第19話:愛の断片

 監視係を一時的に編集さんにお願いして、僕はスタジオミヤコを出た。駅ナカのコンビニで多めにお金を下ろし、電車で乗換駅へと移動する。目的地はべらぼうに遠いわけではないが、新幹線を使うことにした。到着があまりに遅くなってしまうと帰りの電車がなくなってしまうし、あの人たちが寝てしまうかもしれない。


 そういえば今日は一度も食事をとっていなかったことを思い出し、駅のホームで弁当を買ってから新幹線に乗り込んだ。


 目的地は、藤城ありすの家だ。


 編集さんが住所を控えているか心配だったが、さすがに仕事として誘拐しているだけのことはあった。念のため家の電話番号もメモにしてもらった。


 僕が藤城ありすの家に行くと伝えると、ミヤコさんは当然その理由を尋ねてきた。

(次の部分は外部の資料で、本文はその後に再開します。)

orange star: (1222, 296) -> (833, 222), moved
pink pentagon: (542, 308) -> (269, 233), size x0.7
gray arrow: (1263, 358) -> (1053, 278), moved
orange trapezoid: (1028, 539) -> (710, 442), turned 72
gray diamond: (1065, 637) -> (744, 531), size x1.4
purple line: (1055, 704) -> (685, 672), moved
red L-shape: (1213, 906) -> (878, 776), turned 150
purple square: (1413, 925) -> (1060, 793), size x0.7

誘拐犯がさらった子の家に行くなど言語道断だ。


 それでも「この誘拐を事件として成立させるためです」と答えると、それ以上は質問を重ねようとはしなかった。ミヤコさんも少なからずあの両親に違和感を持っている。そして僕は違和感の正体を知っている。



 ただ、信じることができなかった。


 一時期、僕の能力はただの被害妄想なんじゃないかと考えたことがある。相手の発言と本心が異なるのは、単に僕が他人を信用せず、悪い方向に捉えてしまうのだと。積み重なった妄想と、実際に聞こえる声との区別がつかなくなってしまったのだと。僕の頭がおかしくなっただけだと思いたかった。




 小学三年生の時、僕の所属するクラスで初めて「いじめ」というものに遭遇した。クラスメートの上履きが隠されたのだ。それはいたずらと呼べる程度のものだったのかもしれない。

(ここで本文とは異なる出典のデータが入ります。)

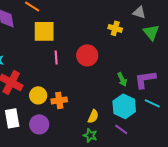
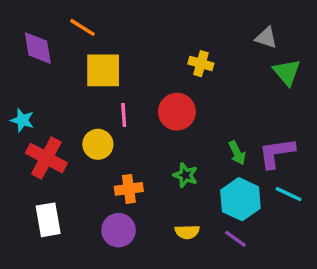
yellow cross: (115, 28) -> (201, 64), moved
yellow circle: (38, 95) -> (98, 144), moved
yellow semicircle: (93, 116) -> (187, 232), moved, turned 64
purple circle: (39, 124) -> (119, 230), moved
green star: (90, 135) -> (186, 175), moved

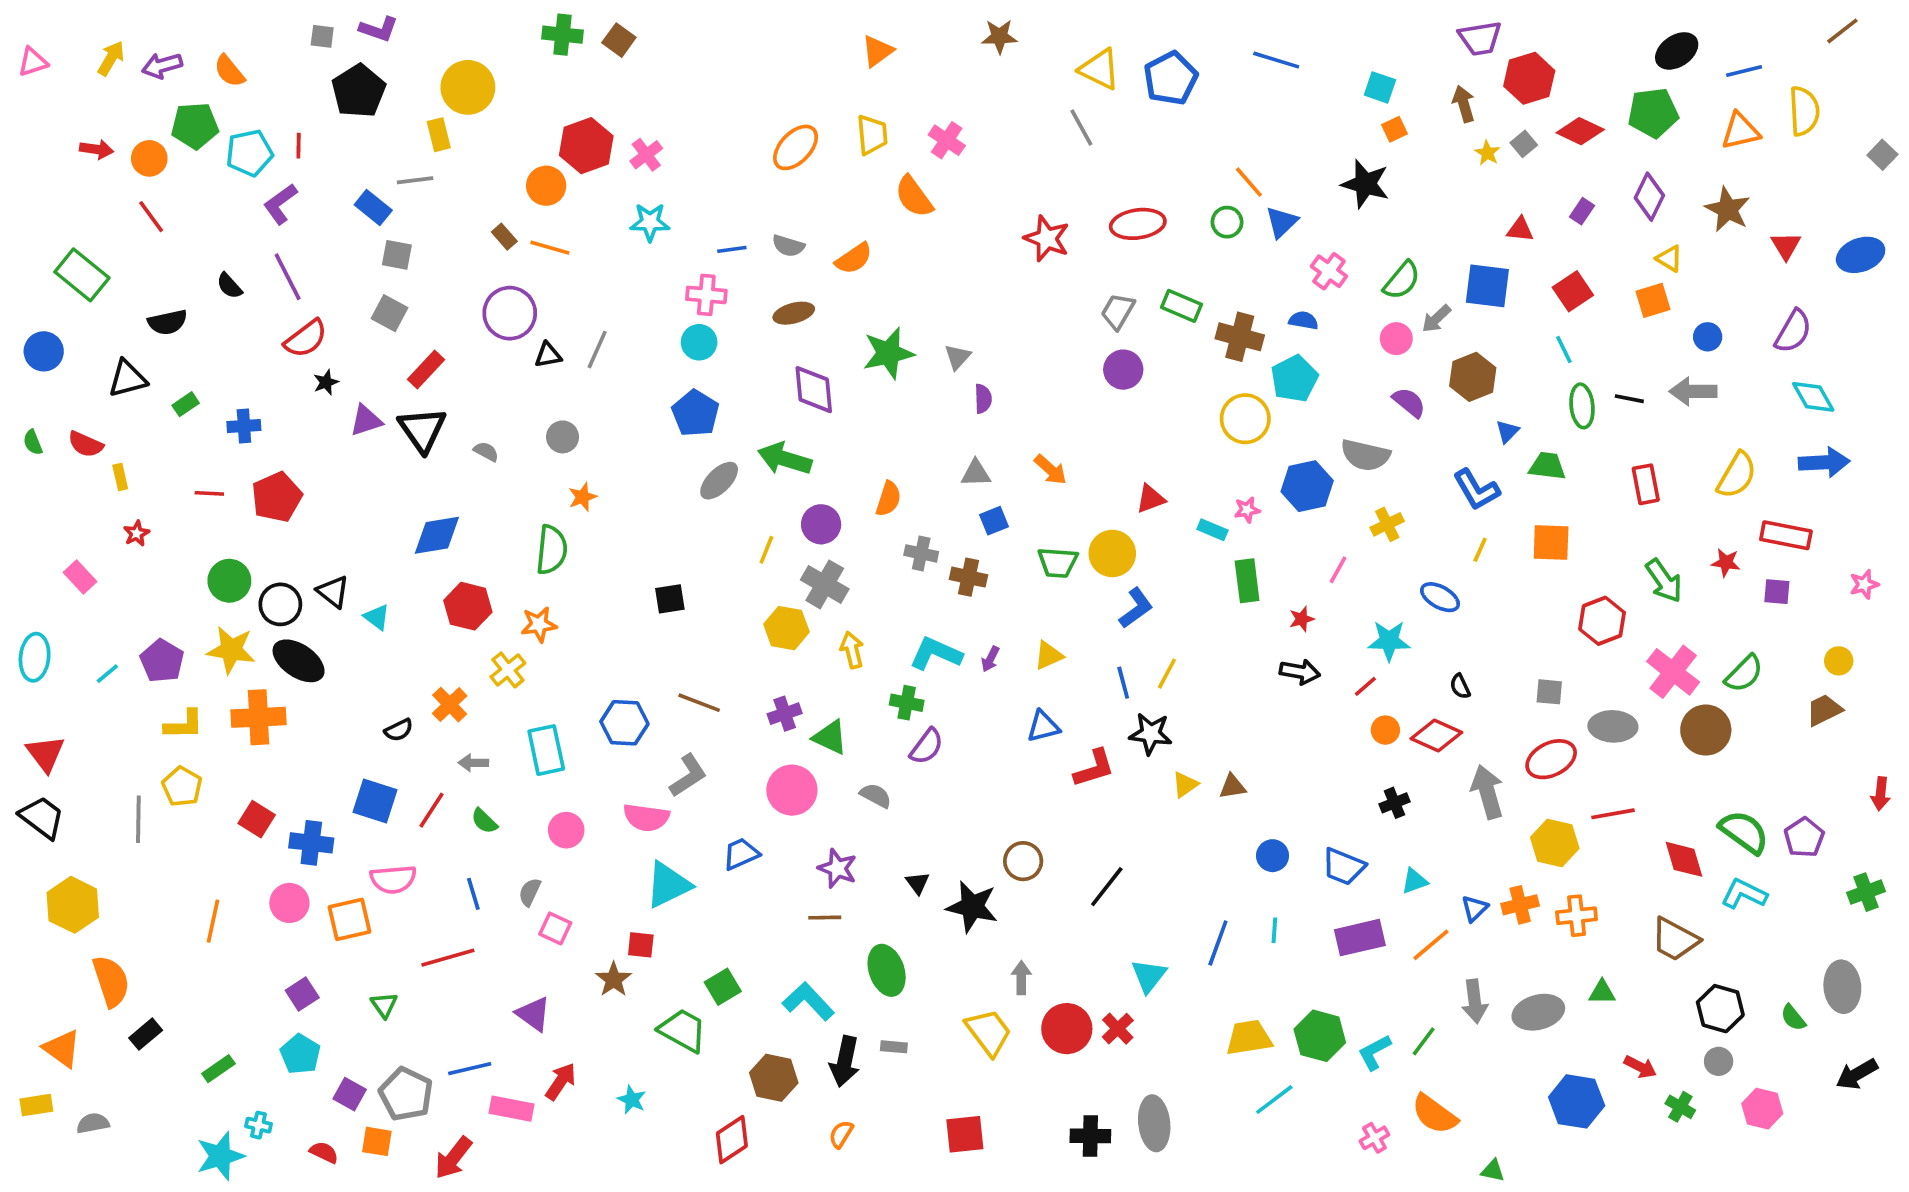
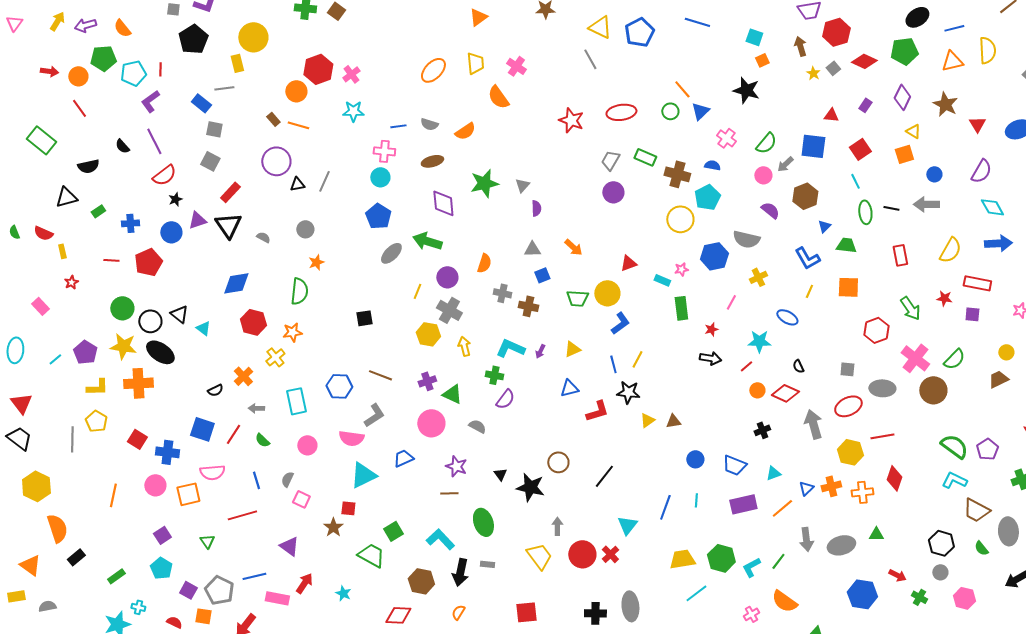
pink triangle: (33, 62) -> (14, 23), turned -36
blue circle: (44, 351) -> (171, 232), moved
red diamond: (1684, 859) -> (894, 478), moved, turned 35
brown trapezoid: (1675, 939) -> (976, 510), moved
red diamond: (732, 1140) -> (398, 615), turned 36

 四時間目の体育が終わってからそれは発覚した。午後の授業を潰して皆で学校中を探したが、結局上履きは見つからなかった。


 クラスの誰もが見つかるなんて思っておらず、捜索開始から十分もする頃にはトイレの前や下駄箱で各々おしゃべりを始めていた。その中で、たまたま目に留まった三島みしまという男子から、二種類の声が届いた。


学校の外に捨てられたんじゃないの?すなばのなかにすてたんだから、みつからないよ


 僕は靴に履き替え、グラウンドの隅にある砂場へと向かった。一か所だけ不自然に砂が盛られている場所があり、それをほぐすと、中からマジックで落書きをされた上履きが現れた。

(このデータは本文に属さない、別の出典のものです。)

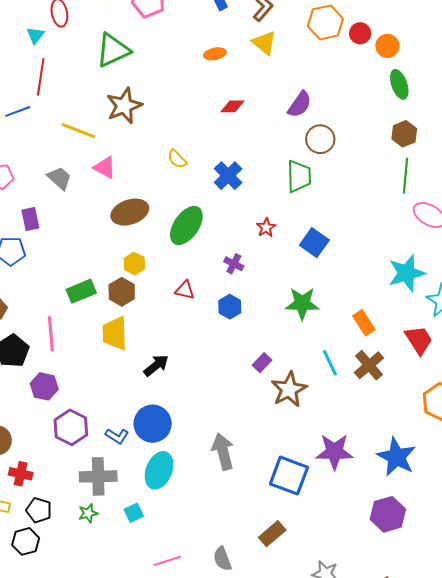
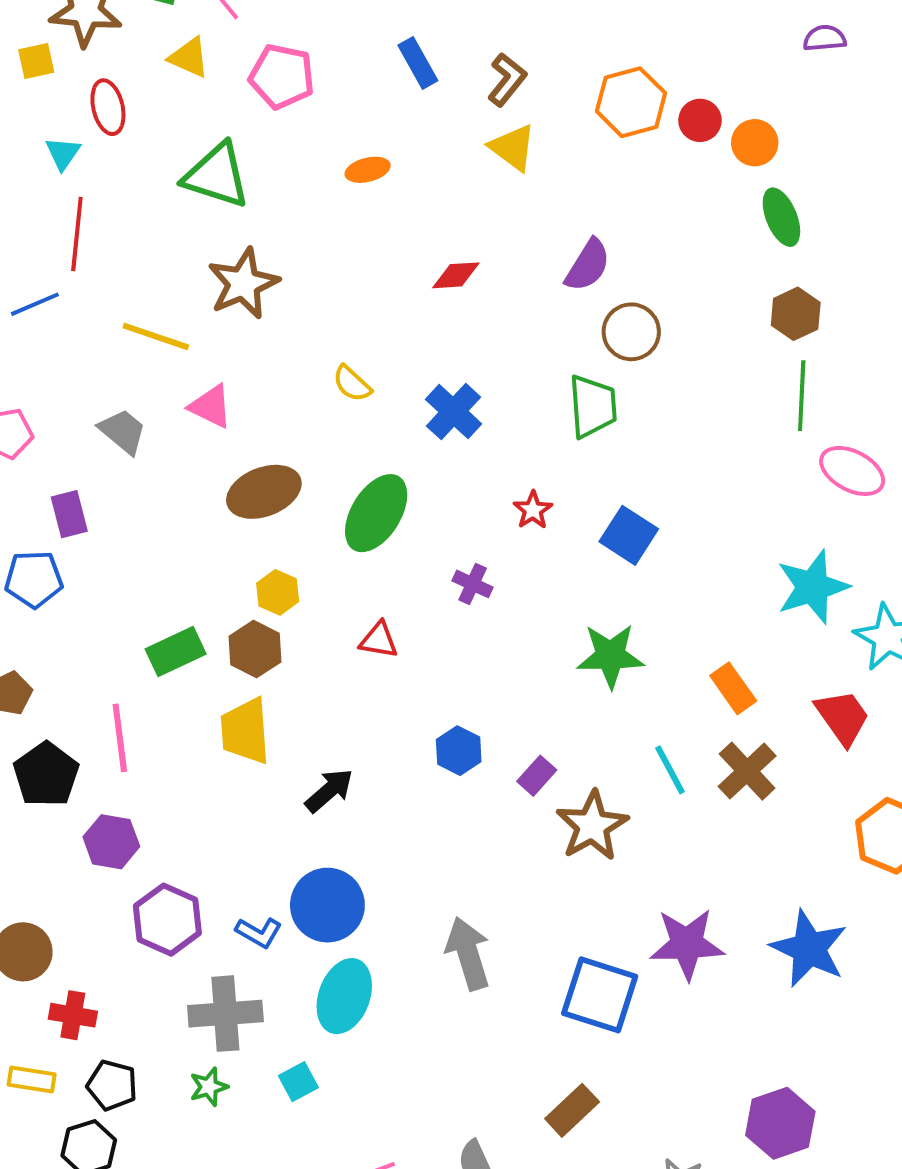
green triangle: (113, 50) -> (217, 175), turned 45
orange ellipse: (215, 54) -> (368, 170), moved
blue hexagon: (230, 307) -> (459, 751), moved
purple hexagon: (388, 514) -> (780, 1123), moved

 帰りのホームルームで、若い女の担任は犯人に名乗り出るよう懇願した。ここで言い出せなければ放課後に先生に教えてください、と、涙交じりに訴えた。誰もがかったるそうな顔をしていた。


 それからというもの、三島は僕を見つけると真っ青な顔をして避けるようになった。




 弁当を胃に収め、ペットボトルのお茶を一口含んだ。窓の外はまだ明るいが、ほんのり空が橙に色づいている。出発した時は建物はオフィスビルばかりだったが、今は一戸建ての民家ばかりだ。田んぼはまだ泥水の色が目立っていて、黄色い穂をつけるのはまだまだ先のことだろう。


 ぼんやりと眺めているうちに、目的地に到着した。手書きの地図を頼りに十五分ほど歩いていると、とある民家の前でたむろしている人たちが目に入った。彼らの足元にはごちゃごちゃとした黒いケーブル。根元を辿るとうちのスタジオとはけた違いのごついカメラが三脚にでんと鎮座していた。さらにそのテレビ関係者を囲うようにして、近所の住人らしきラフな格好の中年男女が輪を作っている。皆そわそわと、きたる何かを待ち望んでいるようだ。


 その二重のサークルの内側、つまりマスコミの中に、見知った顔を発見する。声をかけるべきか逡巡したが、人の群れを突き破ってグレーのスーツ姿の女性の肩を叩いた。